SOURCE DATA:
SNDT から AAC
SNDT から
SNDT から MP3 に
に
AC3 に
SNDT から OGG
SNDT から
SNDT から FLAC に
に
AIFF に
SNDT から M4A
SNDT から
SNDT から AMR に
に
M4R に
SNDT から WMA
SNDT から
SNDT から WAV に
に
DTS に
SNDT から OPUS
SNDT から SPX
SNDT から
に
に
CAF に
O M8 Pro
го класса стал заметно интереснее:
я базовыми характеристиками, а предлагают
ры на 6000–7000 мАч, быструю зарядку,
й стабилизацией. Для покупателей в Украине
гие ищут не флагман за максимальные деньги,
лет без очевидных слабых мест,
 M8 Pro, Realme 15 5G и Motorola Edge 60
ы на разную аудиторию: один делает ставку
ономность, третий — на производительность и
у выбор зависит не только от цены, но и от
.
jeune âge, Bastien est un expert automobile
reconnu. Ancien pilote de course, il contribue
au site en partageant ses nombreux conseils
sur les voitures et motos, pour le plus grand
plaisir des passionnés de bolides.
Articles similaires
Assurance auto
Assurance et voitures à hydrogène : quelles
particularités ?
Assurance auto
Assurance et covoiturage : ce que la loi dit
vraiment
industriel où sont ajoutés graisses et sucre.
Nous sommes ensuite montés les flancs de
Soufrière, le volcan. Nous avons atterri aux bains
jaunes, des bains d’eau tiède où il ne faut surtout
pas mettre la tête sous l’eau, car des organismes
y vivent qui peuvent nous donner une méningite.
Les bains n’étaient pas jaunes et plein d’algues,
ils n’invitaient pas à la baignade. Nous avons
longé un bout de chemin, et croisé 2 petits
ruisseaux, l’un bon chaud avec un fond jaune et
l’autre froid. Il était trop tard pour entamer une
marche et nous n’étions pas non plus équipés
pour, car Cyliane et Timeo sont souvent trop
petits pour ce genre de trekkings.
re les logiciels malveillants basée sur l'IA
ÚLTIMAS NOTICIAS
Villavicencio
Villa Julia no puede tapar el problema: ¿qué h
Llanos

WORK REQUIRED:
Taking the lines above, repeat exactly those from the line that contains "ils n’invitaient pas" through the line that contains "petits pour ce genre de trekkings.", and both of those lines as well. Include nothing else.

OUTPUT FOR THIS EXERCISE:
ils n’invitaient pas à la baignade. Nous avons
longé un bout de chemin, et croisé 2 petits
ruisseaux, l’un bon chaud avec un fond jaune et
l’autre froid. Il était trop tard pour entamer une
marche et nous n’étions pas non plus équipés
pour, car Cyliane et Timeo sont souvent trop
petits pour ce genre de trekkings.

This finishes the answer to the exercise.